Once you find the line containing "for the festive", output it and every line after it to the end of the records, exactly.

(Collected data)

====================

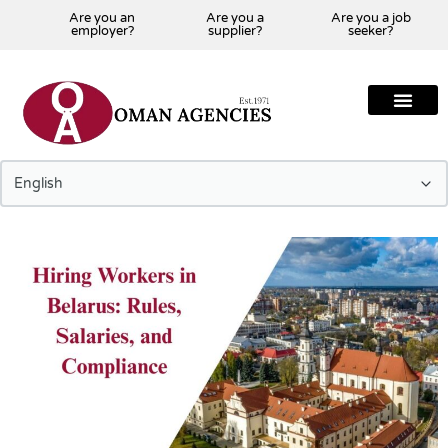
Are you an
Are you a
Are you a job
employer?
supplier?
seeker?
About Us
Our Team
Our Projects
Our Clients
Our Global Presenc
Contact Us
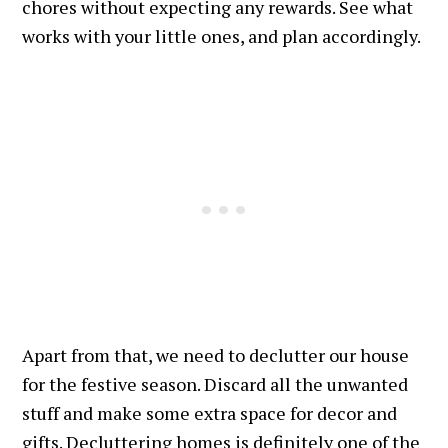
chores without expecting any rewards. See what
works with your little ones, and plan accordingly.
Apart from that, we need to declutter our house
for the festive season. Discard all the unwanted
stuff and make some extra space for decor and
gifts. Decluttering homes is definitely one of the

====================

→ **Written answer**:
for the festive season. Discard all the unwanted
stuff and make some extra space for decor and
gifts. Decluttering homes is definitely one of the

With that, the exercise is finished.